Et quand l’imprévu arrive malgré tout, parce qu’il arrive toujours, il faut aussi pouvoir répondre. C’est précisément le rôle de notre service 24/7. Chez R.A.S Intérim, il ne s’agit pas d’une astreinte externalisée ou d’un simple standard téléphonique : c’est une organisation internalisée, avec une équipe de 30 personnes qui utilisent les mêmes outils et process que nos agences, répondant ainsi avec la même exigences aux réalités terrain. Quand une entreprise ou un intérimaire appelle un 1er mai, un soir de pont ou un dimanche matin, elle n’a pas besoin qu’on prenne un message. Elle a besoin qu’on comprenne son urgence et qu’on enclenche une solution fiable. C’est cette continuité réelle, humaine et opérationnelle, qui fait toute la différence.

Mai devrait être un test de maturité RH

Les ponts de mai sont souvent vus comme une contrainte de calendrier. Je pense qu’ils devraient être considérés comme un test de maturité RH.

Une entreprise mature ne découvre pas au dernier moment qu’elle va manquer de bras. Elle sait repérer ses périodes critiques. Elle dialogue avec ses équipes. Elle identifie les postes qui ne peuvent pas rester vacants. Elle distingue ce qui peut attendre de ce qui doit absolument continuer. Et elle intègre l’intérim non pas comme une variable d’ajustement subie, mais comme une composante normale de son organisation.

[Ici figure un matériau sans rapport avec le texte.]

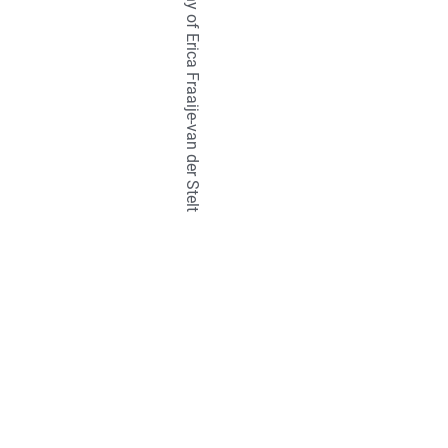
TETRALIX Studio is a company of Erica Fraaije-van der Stelt
natural
hair
br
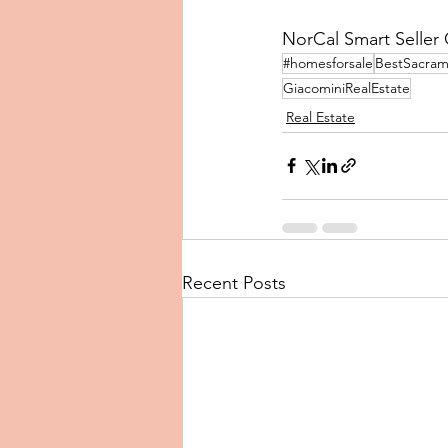
NorCal Smart Seller C
#homesforsale
BestSacram
GiacominiRealEstate
Real Estate
Recent Posts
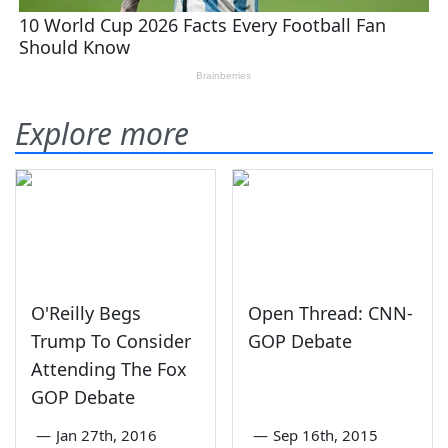
Explore more
O'Reilly Begs
Open Thread: CNN-
Trump To Consider
GOP Debate
Attending The Fox
GOP Debate
—
Jan 27th, 2016
—
Sep 16th, 2015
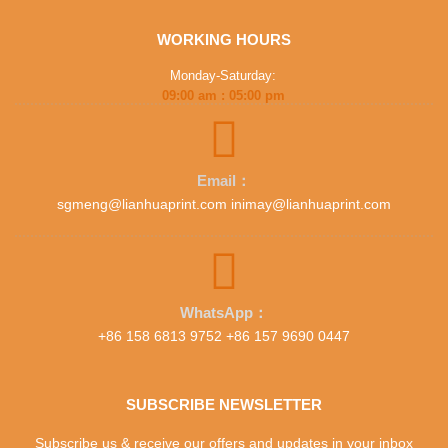
WORKING HOURS
Monday-Saturday:
09:00 am : 05:00 pm
Email：
sgmeng@lianhuaprint.com inimay@lianhuaprint.com
WhatsApp：
+86 158 6813 9752 +86 157 9690 0447
SUBSCRIBE NEWSLETTER
Subscribe us & receive our offers and updates in your inbox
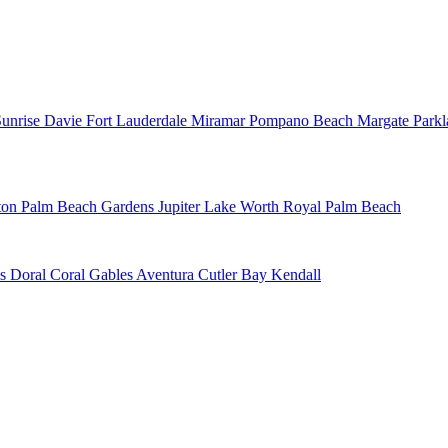
Sunrise
Davie
Fort Lauderdale
Miramar
Pompano Beach
Margate
Park
ton
Palm Beach Gardens
Jupiter
Lake Worth
Royal Palm Beach
ns
Doral
Coral Gables
Aventura
Cutler Bay
Kendall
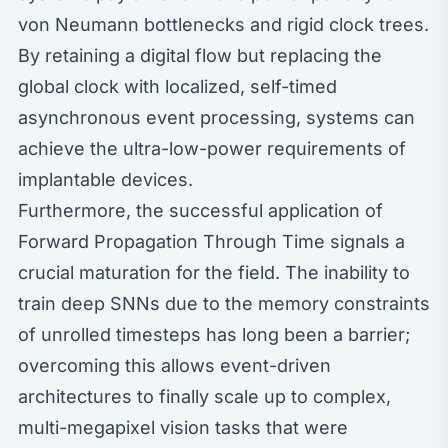
von Neumann bottlenecks and rigid clock trees.
By retaining a digital flow but replacing the
global clock with localized, self-timed
asynchronous event processing, systems can
achieve the ultra-low-power requirements of
implantable devices.
Furthermore, the successful application of
Forward Propagation Through Time signals a
crucial maturation for the field. The inability to
train deep SNNs due to the memory constraints
of unrolled timesteps has long been a barrier;
overcoming this allows event-driven
architectures to finally scale up to complex,
multi-megapixel vision tasks that were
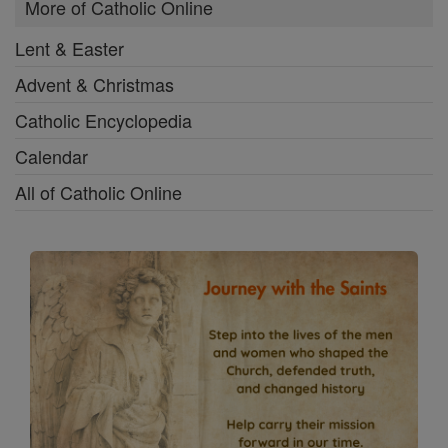
More of Catholic Online
Lent & Easter
Advent & Christmas
Catholic Encyclopedia
Calendar
All of Catholic Online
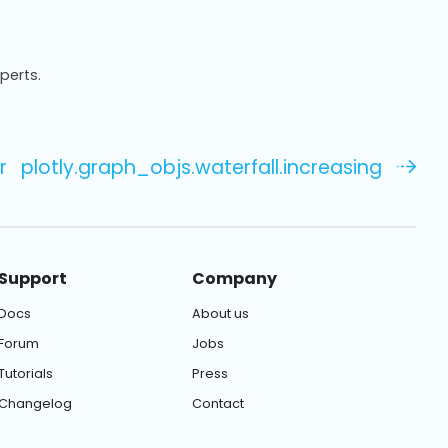
xperts.
r
plotly.graph_objs.waterfall.increasing
Support
Company
Docs
About us
Forum
Jobs
Tutorials
Press
Changelog
Contact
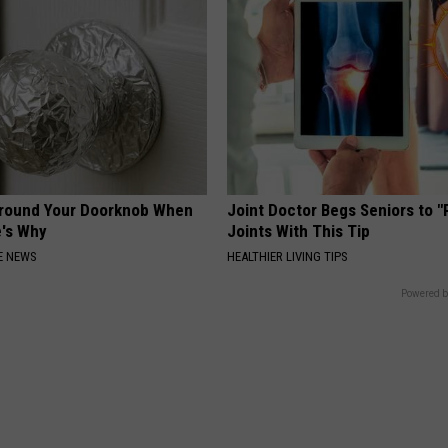
Around Your Doorknob When
Joint Doctor Begs Seniors to "
e's Why
Joints With This Tip
E NEWS
HEALTHIER LIVING TIPS
Powered b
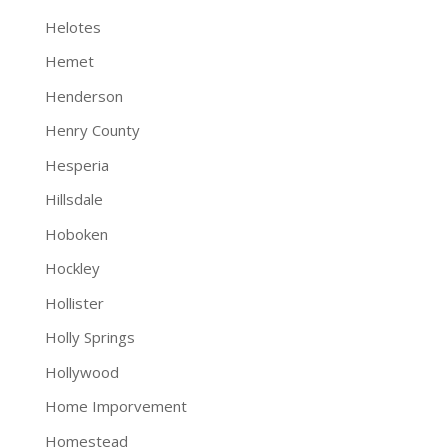
Helotes
Hemet
Henderson
Henry County
Hesperia
Hillsdale
Hoboken
Hockley
Hollister
Holly Springs
Hollywood
Home Imporvement
Homestead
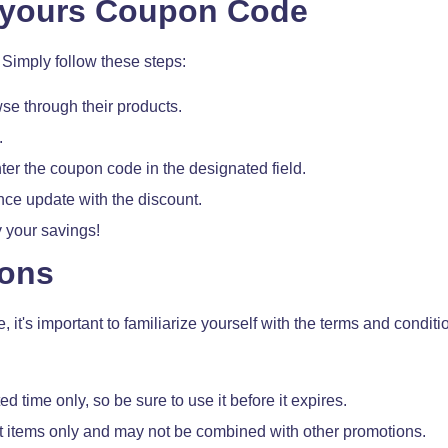
eyours Coupon Code
Simply follow these steps:
se through their products.
.
ter the coupon code in the designated field.
ance update with the discount.
 your savings!
ions
t's important to familiarize yourself with the terms and conditi
ed time only, so be sure to use it before it expires.
ct items only and may not be combined with other promotions.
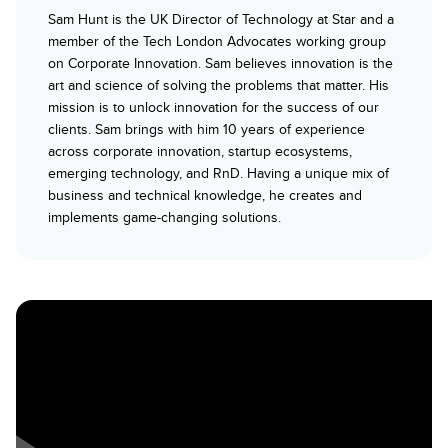
Sam Hunt is the UK Director of Technology at Star and a
member of the Tech London Advocates working group
on Corporate Innovation. Sam believes innovation is the
art and science of solving the problems that matter. His
mission is to unlock innovation for the success of our
clients. Sam brings with him 10 years of experience
across corporate innovation, startup ecosystems,
emerging technology, and RnD. Having a unique mix of
business and technical knowledge, he creates and
implements game-changing solutions.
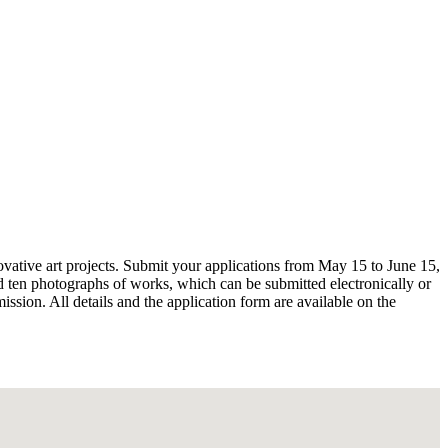
nnovative art projects. Submit your applications from May 15 to June 15,
and ten photographs of works, which can be submitted electronically or
ssion. All details and the application form are available on the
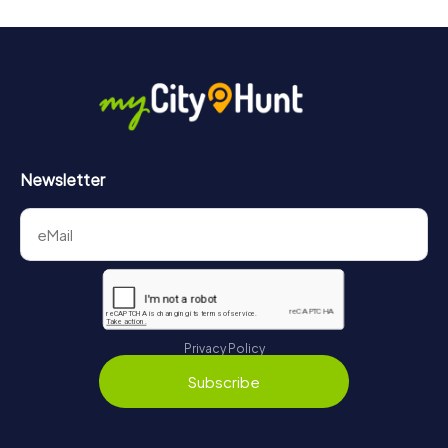
Newsletter
Privacy Policy
Subscribe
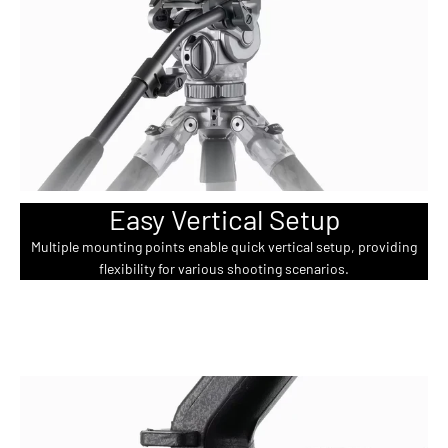
Easy Vertical Setup
Multiple mounting points enable quick vertical setup, providing
flexibility for various shooting scenarios.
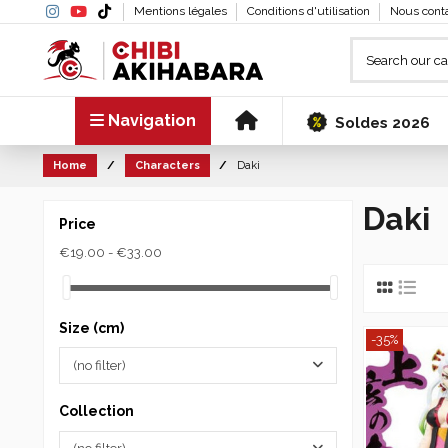
Mentions légales
Conditions d'utilisation
Nous cont
Navigation
Soldes 2026
Home
Characters
Daki
Daki
Price
€19.00 - €33.00
Size (cm)
-35%
(no filter)
Collection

C’est particulièrement vrai dans un contexte où les entreprises doivent composer avec des attentes parfois contradictoires : maintenir la performance, respecter les temps de repos, absorber les variations d’activité, fidéliser les équipes, répondre vite aux clients, sécuriser les opérations.

L’intérim, lorsqu’il est bien utilisé, permet de tenir ensemble ces exigences. Il ne remplace pas une stratégie RH. Il la complète. Il donne de la souplesse là où l’organisation en a besoin, sans transformer chaque imprévu en crise interne.

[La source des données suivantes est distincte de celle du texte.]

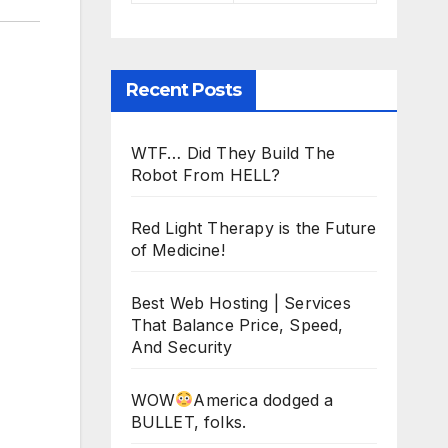
Recent Posts
WTF… Did They Build The
Robot From HELL?
Red Light Therapy is the Future
of Medicine!
Best Web Hosting | Services
That Balance Price, Speed,
And Security
WOW
America dodged a
BULLET, folks.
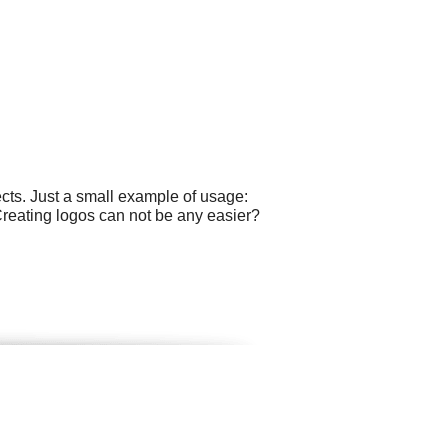
cts. Just a small example of usage:
Creating logos can not be any easier?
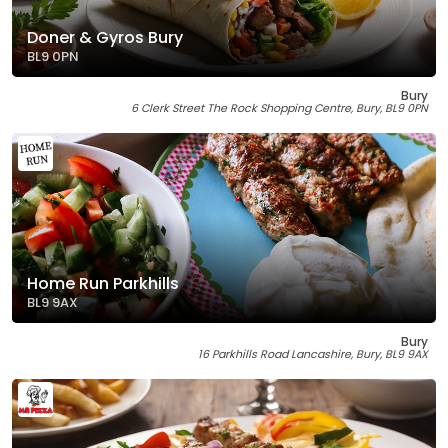
Doner & Gyros Bury
BL9 0PN
Bury
6 Clerk Street The Rock Shopping Centre, Bury, BL9 0PN
Home Run Parkhills
BL9 9AX
Bury
16 Parkhills Road Lancashire, Bury, BL9 9AX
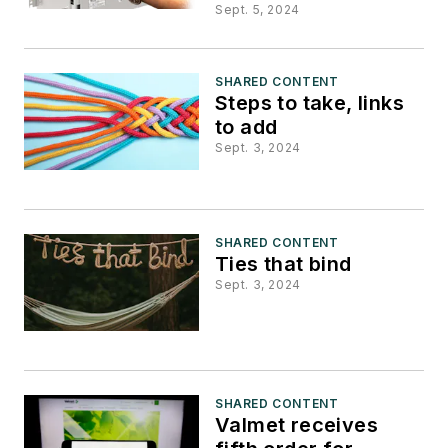
Sept. 5, 2024
SHARED CONTENT
Steps to take, links
to add
Sept. 3, 2024
SHARED CONTENT
Ties that bind
Sept. 3, 2024
SHARED CONTENT
Valmet receives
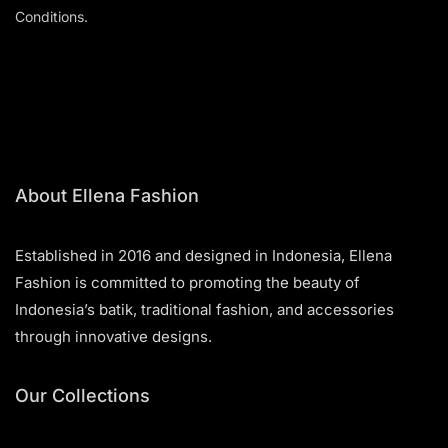
Conditions.
About Ellena Fashion
Established in 2016 and designed in Indonesia, Ellena
Fashion is committed to promoting the beauty of
Indonesia’s batik, traditional fashion, and accessories
through innovative designs.
Our Collections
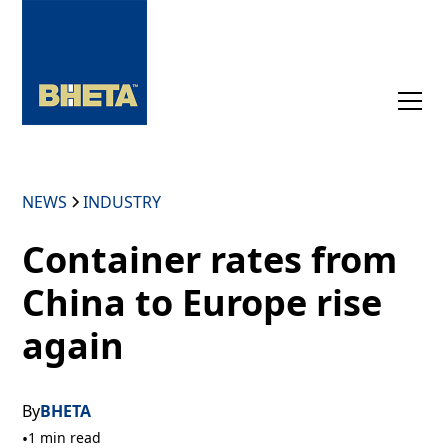
NEWS
INDUSTRY
Container rates from
China to Europe rise
again
By
BHETA
•
1 min read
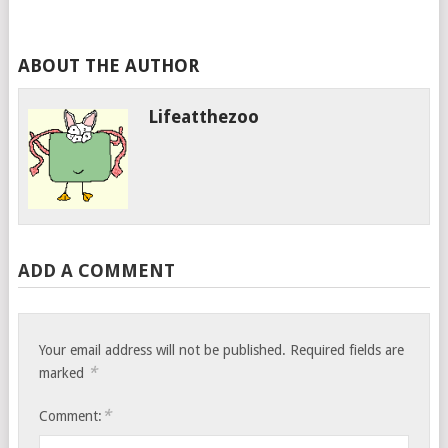
ABOUT THE AUTHOR
Lifeatthezoo
ADD A COMMENT
Your email address will not be published.
Required fields are
*
marked
*
Comment:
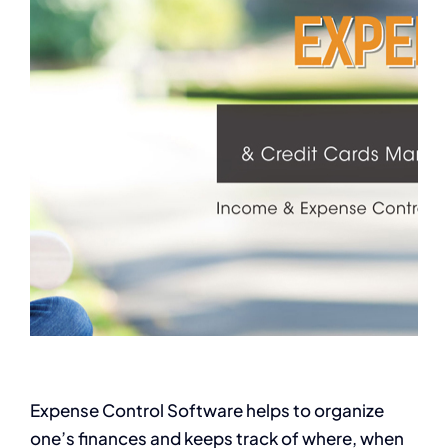
Expense Control Software helps to organize
one’s finances and keeps track of where, when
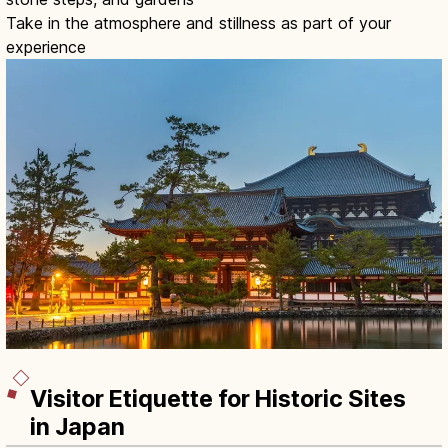
Take in the atmosphere and stillness as part of your
experience
Visitor Etiquette for Historic Sites
in Japan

S’organiser pour absorber les variations d’activité

Au fond, la question posée par les ponts de mai dépasse largement le mois de mai. Elle concerne toutes les périodes où l’entreprise doit s’adapter : saisonnalité, vacances scolaires, fêtes de fin d’année, pics de production, absences imprévues, événements exceptionnels.

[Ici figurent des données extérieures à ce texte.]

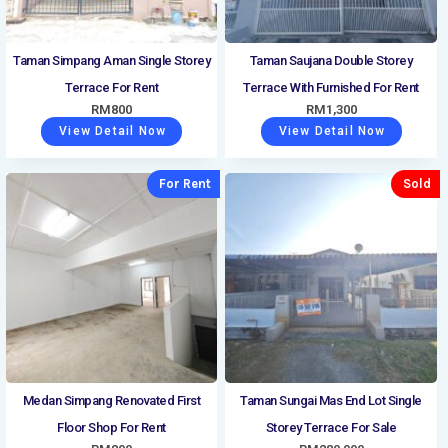
Taman Simpang Aman Single Storey
Taman Saujana Double Storey
Terrace For Rent
Terrace With Furnished For Rent
RM
800
RM
1,300
View Detail Now
View Detail Now
For Rent
Sold
Medan Simpang Renovated First
Taman Sungai Mas End Lot Single
Floor Shop For Rent
Storey Terrace For Sale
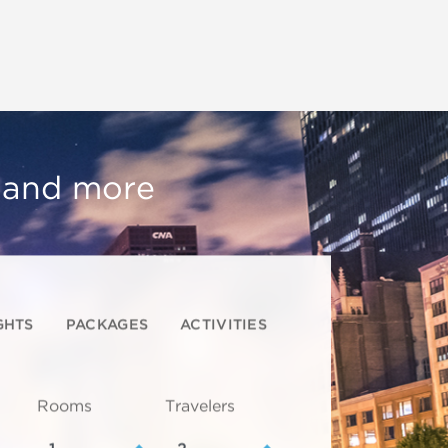
, and more
GHTS
PACKAGES
ACTIVITIES
Rooms
Travelers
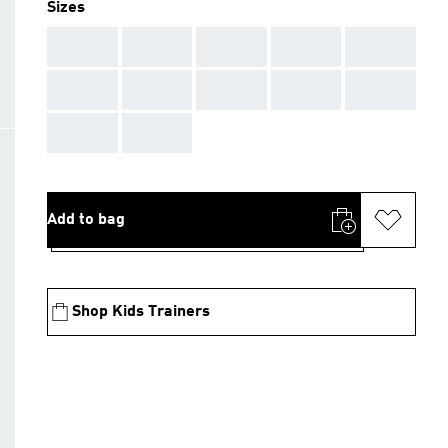
Sizes
AAA
AAA
AAA
AAA
AAA
AAA
AAA
AAA
AAA
AAA
AAA
AAA
Add to bag
Shop Kids Trainers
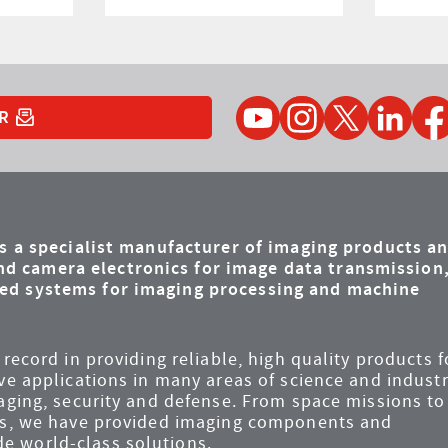
YouTube
Instagram
Twitter
LinkedIn
Faceb
R
is a specialist manufacturer of imaging products a
d camera electronics for image data transmission
ded systems for imaging processing and machine
record in providing reliable, high quality products f
ve applications in many areas of science and industr
maging, security and defense. From space missions to
ems, we have provided imaging components and
e world-class solutions.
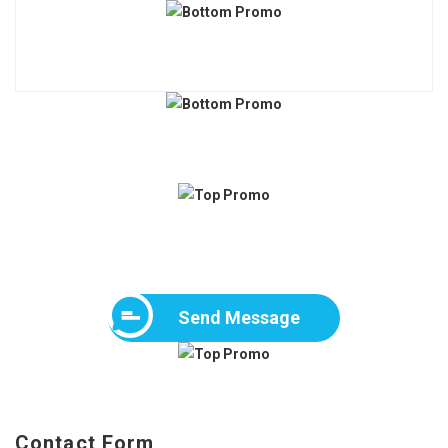
Send Message
Contact Form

Aucune organisation ne fonctionne en ligne droite. Les entreprises avancent avec des accélérations, des creux, des imprévus, des contraintes humaines et des impératifs économiques. Les plus solides ne sont pas celles qui prétendent tout maîtriser. Ce sont celles qui savent s’organiser pour absorber les variations sans perdre leur équilibre.

C’est exactement le rôle que peut jouer l’intérim : permettre aux entreprises de rester agiles, sans être instables ; réactives, sans être précipitées ; performantes, sans faire peser toute la charge sur leurs équipes.
Le mois de mai nous le rappelle chaque année : l’agilité n’est pas une posture. C’est une discipline de terrain. Et dans cette discipline, l’intérim a toute sa place.